## The task
Please look for the string "Years" below and report every line in which it occurs.

── Data supplied

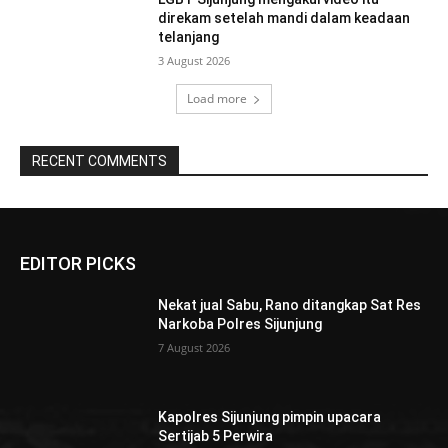
direkam setelah mandi dalam keadaan
telanjang
3 August 2026
Load more
RECENT COMMENTS
EDITOR PICKS
Nekat jual Sabu, Rano ditangkap Sat Res
Narkoba Polres Sijunjung
7 August 2026
Kapolres Sijunjung pimpin upacara
Sertijab 5 Perwira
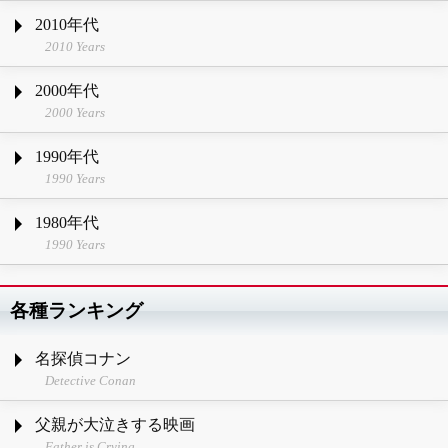
2010年代
2010 Years
2000年代
2000 Years
1990年代
1990 Years
1980年代
1990 Years
各種ランキング
名探偵コナン
Detective Conan
父親が大泣きする映画
Father is Crying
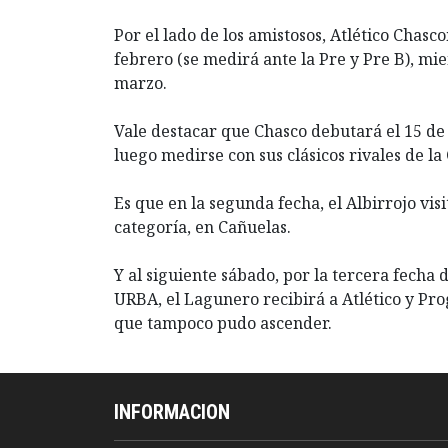
Por el lado de los amistosos, Atlético Chasc
febrero (se medirá ante la Pre y Pre B), mi
marzo.
Vale destacar que Chasco debutará el 15 de
luego medirse con sus clásicos rivales de la
Es que en la segunda fecha, el Albirrojo vis
categoría, en Cañuelas.
Y al siguiente sábado, por la tercera fecha
URBA, el Lagunero recibirá a Atlético y Pro
que tampoco pudo ascender.
INFORMACION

────

## Answer section
2010 Years
2000 Years
1990 Years
1990 Years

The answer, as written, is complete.